L’ECPAD mène une politique de collecte d’archives audiovisuelles privées. Celles-ci, entrées par voie extraordinaire[1], permettent de compléter les collections photographiques et cinématographiques institutionnelles conservées par l’établissement. De nombreux documents de cet ordre relatifs à la guerre d’Algérie ont intégré les fonds et les enrichissent par le regard différent qu’ils offrent car ils s’inscrivent en marge d’un système officiel de production et de diffusion des images réalisées, au sein de l’institution militaire, par le SCA (service cinématographique des armées) d’Alger.

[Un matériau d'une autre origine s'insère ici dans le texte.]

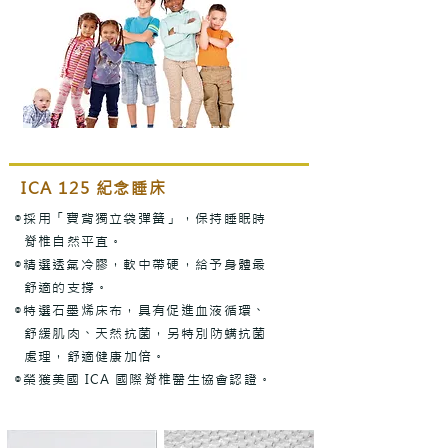
ICA 125 紀念睡床
◎採用「寶背獨立袋彈簧」，保持睡眠時
脊椎自然平直。
◎精選透氣冷膠，軟中帶硬，給予身體最
舒適的支撐。
◎特選石墨烯床布，具有促進血液循環、
舒緩肌肉、天然抗菌，另特別防螨抗菌
處理，舒適健康加倍。
◎榮獲美國 ICA 國際脊椎醫生協會認證。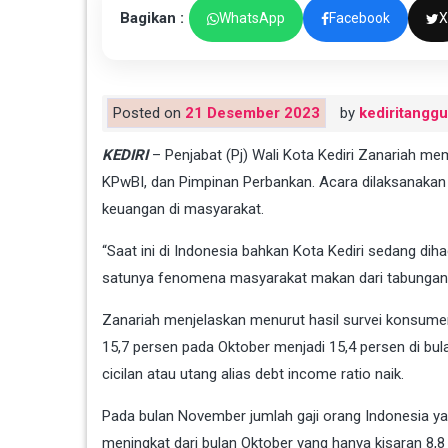
Bagikan :
WhatsApp
Facebook
X
Posted on
21 Desember 2023
by
kediritangg
KEDIRI
– Penjabat (Pj) Wali Kota Kediri Zanariah m
KPwBI, dan Pimpinan Perbankan. Acara dilaksanakan d
keuangan di masyarakat.
“Saat ini di Indonesia bahkan Kota Kediri sedang d
satunya fenomena masyarakat makan dari tabungan dan
Zanariah menjelaskan menurut hasil survei konsume
15,7 persen pada Oktober menjadi 15,4 persen di b
cicilan atau utang alias debt income ratio naik.
Pada bulan November jumlah gaji orang Indonesia ya
meningkat dari bulan Oktober yang hanya kisaran 8,8 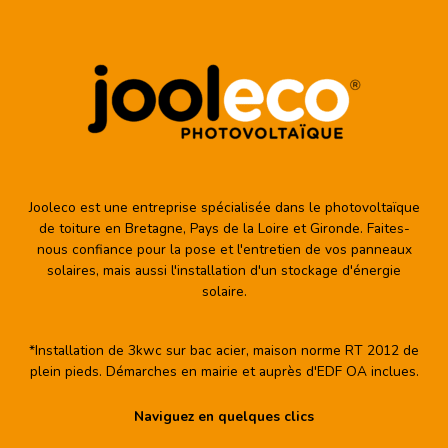
Jooleco est une entreprise spécialisée dans le photovoltaïque
de toiture en Bretagne, Pays de la Loire et Gironde. Faites-
nous confiance pour la pose et l'entretien de vos panneaux
solaires, mais aussi l'installation d'un stockage d'énergie
solaire.
*Installation de 3kwc sur bac acier, maison norme RT 2012 de
plein pieds. Démarches en mairie et auprès d'EDF OA inclues.
Naviguez en quelques clics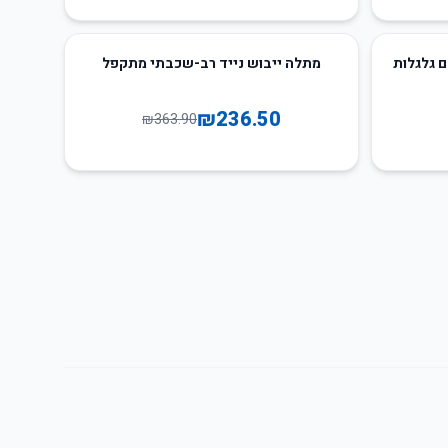
35
%
-
 גלגלות
מתלה ייבוש נייד רב-שכבתי מתקפל
₪
236.50
₪
363.90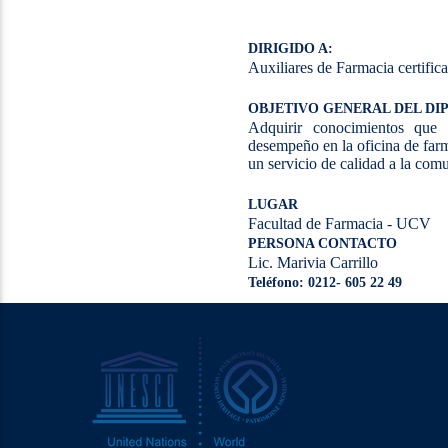
DIRIGIDO A:
Auxiliares de Farmacia certifi
OBJETIVO GENERAL DEL D
Adquirir conocimientos que 
desempeño en la oficina de farm
un servicio de calidad a la com
LUGAR
Facultad de Farmacia - UCV
PERSONA CONTACTO
Lic. Marivia Carrillo
Teléfono: 0212- 605 22 49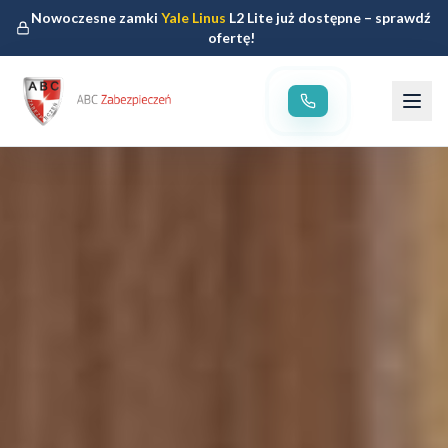
Nowoczesne zamki
Yale Linus
L2 Lite już dostępne – sprawdź
ofertę!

Ces regards au long cours de soldats photographes amateurs, spécifiquement individuels, inscrits dans des parcours de vie singuliers, fournissent une matière iconographique fondamentale qui pose la question sans cesse renouvelée de la représentation de la guerre d’Algérie du point de vue du soldat. Ces images d’archives constituent une sorte de canal permettant une immersion plus concrète, voire plus réelle, dans ce que fut la guerre d’Algérie pour ces hommes ou, plutôt, dans ce que fut leur guerre d’Algérie, à travers le prisme de leur objectif et de leur sensibilité photographique. Ainsi, la lecture d’un événement, vu sous un nouvel angle, peut évoluer même des années plus tard.

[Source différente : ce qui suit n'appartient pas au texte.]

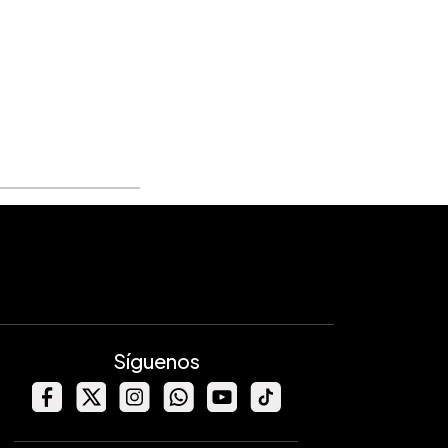
Síguenos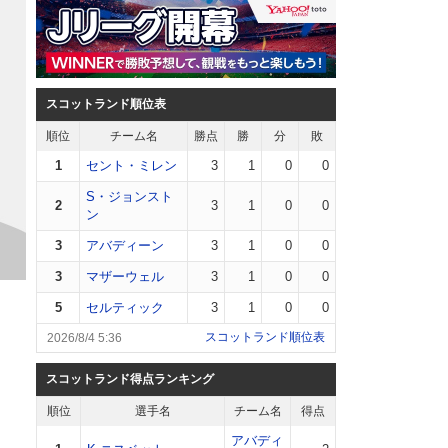
スコットランド順位表
順位
チーム名
勝点
勝
分
敗
1
セント・ミレン
3
1
0
0
S・ジョンスト
2
3
1
0
0
ン
3
アバディーン
3
1
0
0
3
マザーウェル
3
1
0
0
5
セルティック
3
1
0
0
スコットランド順位表
2026/8/4 5:36
スコットランド得点ランキング
順位
選手名
チーム名
得点
アバディ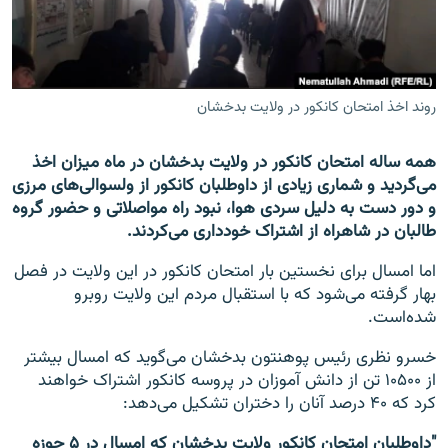
تماس
صفحه پشتو
Azadi English
روند اخذ امتحان کانکور در ولایت بدخشان
به ما بپیوندید
همه ساله امتحان کانکور در ولایت بدخشان در ماه میزان اخذ
می‌گردید و شماری زیادی از داوطلبان کانکور از ولسوالی‌های مرزی
و دور دست به دلیل سردی هوا، نبود راه مواصلاتی و حضور گروه
طالبان در شاهراه از اشتراک خودداری می‌کردند.
همۀ سایت‌های رادیو آزادی/ رادیو اروپای آزاد
اما امسال برای نخستین بار امتحان کانکور در این ولایت در فصل
بهار گرفته می‌شود که با استقبال مردم این ولایت روبرو
شده‌است.
خسرو نظری رئیس پوهنتون بدخشان می‌گوید که امسال بیشتر
از ۱۰۵۰۰ تن از دانش آموزان در پروسه کانکور اشتراک خواهند
کرد که ۴۰ درصد آنان را دختران تشکیل می‌دهد:
"داوطلبان امتحان کانکور ولایت بدخشان که امسال در ۵ حوزه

À travers le portfolio ci-joint, est présentée une sélection de quelques-unes des vingt-trois mille photographies réparties dans les dix-huit collections privées relatives à la guerre d’Algérie conservées à ce jour à l’ECPAD et dont certaines sont révélées ici pour la première fois. Le choix ne reflète pas l’ensemble de ces collections. Les axes de recherche, les objets d’étude et les appréciations esthétiques sont par trop nombreux pour prétendre, ici, les aborder dans une perspective d’exhaustivité. En revanche, la sélection est axée autour de trois collections particulières issues de la production de trois soldats engagés, Marc Flament, Arthur Smet et Claude Roudeau.

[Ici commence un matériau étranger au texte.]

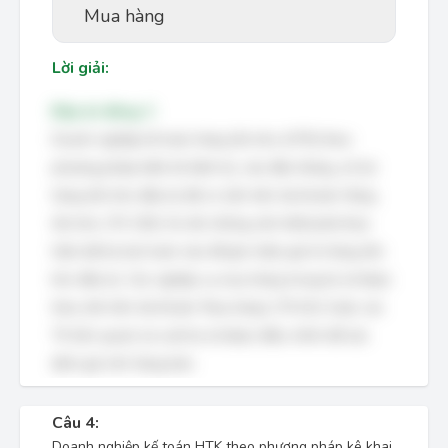
Mua hàng
Lời giải:
Đáp án đúng: C
Doanh nghiệp kế toán hàng tồn kho (HTK) theo
phương pháp kiểm kê định kỳ, vào đầu tháng, số dư
hàng tồn kho đầu kỳ đã có sẵn trên tài khoản Hàng
tồn kho (TK 15X). Do đó, không cần thiết phải thực
hiện bất kỳ bút toán nào để ghi nhận giá trị hàng tồn
kho đầu kỳ. Các nghiệp vụ mua hàng trong kỳ sẽ được
theo dõi trên tài khoản 'Mua hàng' (TK 611 hoặc các
TK liên quan) và cuối kỳ sẽ được điều chỉnh để xác
định giá vốn hàng bán.
Câu 4:
Doanh nghiệp kế toán HTK theo phương pháp kê khai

La question de la représentation de la violence vécue sur le terrain est principalement abordée, un aspect d’autant plus remarquable que ce type d’images est quasiment absent des cent soixante mille photographies de la guerre d’Algérie produites par le SCA d’Alger entre 1954 et 1962.
Si chaque parcours est singulier, il arrive que ces visions se croisent, se complètent, diffèrent, esthétiquement et même physiquement. C’est le cas des photographes Arthur Smet et Marc Flament qui commencent la photographie à des moments très différents de la guerre d’Algérie avant de se rencontrer en février 1959 et de travailler ensemble pendant quelques mois. De la même manière, ces photographes marginaux du point de vue du système de représentation officiel peuvent, à l’occasion, rencontrer les opérateurs du SCA. À un moment ou un autre, ils ont également tous les trois adhéré photographiquement au credo « action psychologique » alors en vigueur dans le cadre de la pacification militaire. C’est l’aspect retenu dans la présentation de la collection de Claude Roudeau qui prend l’initiative en 1957 de réaliser un diaporama photographique sonore afin d’illustrer l’action des forces françaises en Algérie.
[1]. Abrégé d’archivistique : principes et pratiques du métier d’archiviste, Paris, 2004, p. 20 : « Le terme d’entréespar voie extraordinaire est réservé à des entrées résultant de voies juridiquement variées (achats, dations, dépôts, legs, dons, revendications, dévolutions) ».